What Romney really said was that Trump is gauche and un-respectable but that he will vote with Trump when they agree on specific policies. This is hardly a controversial stance. It’s quite difficult to argue with. And it is a stance Romney is in a very good position to make. Romney won’t face reelection until 2024, when Trump won’t be on the ballot even under the most catastrophic scenario. He also represents a state that is extremely Republican but not terribly friendly, relative to being so red, to Trump. You can say that Romney’s comments are more than most other Republican elected officials have been willing to make. But that’s certainly not saying much. And again, this is the first time we’ve seen any Republican elected official who didn’t face voters until 2024.

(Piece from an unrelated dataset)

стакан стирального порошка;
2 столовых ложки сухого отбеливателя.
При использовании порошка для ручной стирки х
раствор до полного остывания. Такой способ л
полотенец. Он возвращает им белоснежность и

Will Romney challenge Trump? Very, very unlikely. Mitt Romney isn’t a suicide run kind of guy or the type who would see it as a good use of his time to mount a presidential campaign to make a point or to damage a GOP incumbent. He’s someone who thought and undoubtedly still thinks he should really be President. And in lineage and resume terms, he’s got a decent argument. Romney is the son of a popular Republican governor, a big success in business, governor himself and now a senator. He won’t spend 18 months of his life running around the country to make a point.

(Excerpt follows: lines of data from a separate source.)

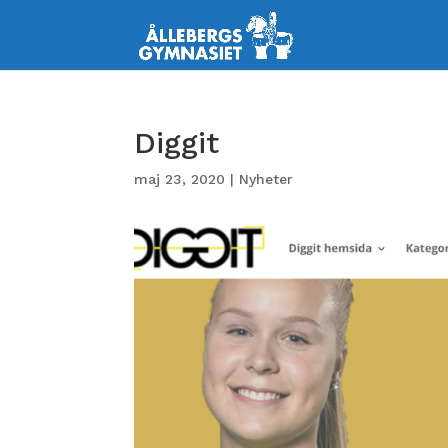
Diggit
maj 23, 2020
|
Nyheter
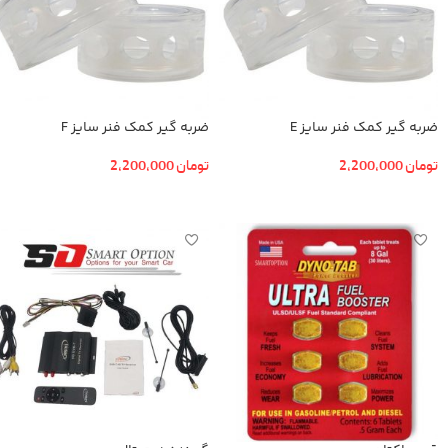
ضربه گیر کمک فنر سایز E
ضربه گیر کمک فنر سایز F
تومان
2,200,000
تومان
2,200,000
افزودن به سبد خرید
افزودن به سبد خرید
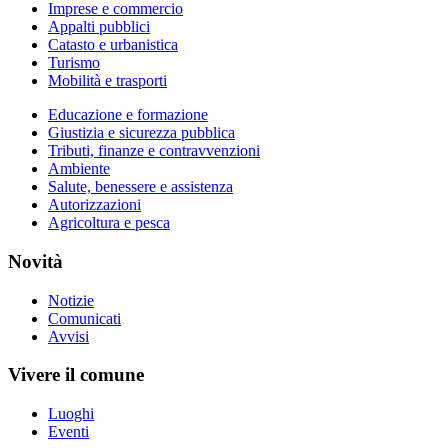
Imprese e commercio
Appalti pubblici
Catasto e urbanistica
Turismo
Mobilità e trasporti
Educazione e formazione
Giustizia e sicurezza pubblica
Tributi, finanze e contravvenzioni
Ambiente
Salute, benessere e assistenza
Autorizzazioni
Agricoltura e pesca
Novità
Notizie
Comunicati
Avvisi
Vivere il comune
Luoghi
Eventi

There are only two Republicans who can deny Donald Trump the 2020 nomination: Robert Mueller or Donald Trump. Even in the face of sagging public support he remains very popular among Republicans. Romney, meanwhile, is the least well positioned guy to challenge him.

What Romney is doing is pretty clear, carving out a position where he can comfortably be a critic of the President’s loutishness and bad character while still remaining orthodox on all key issues and not actually challenging Trump where it matters – foreign policy and oversight. Let’s be clear. What Romney’s doing isn’t nothing. Most of his colleagues, even the newcomers are eager and happy to be Trump lickspittles and toadies. Romney isn’t doing that. That’s not nothing. But it’s not a lot more than nothing.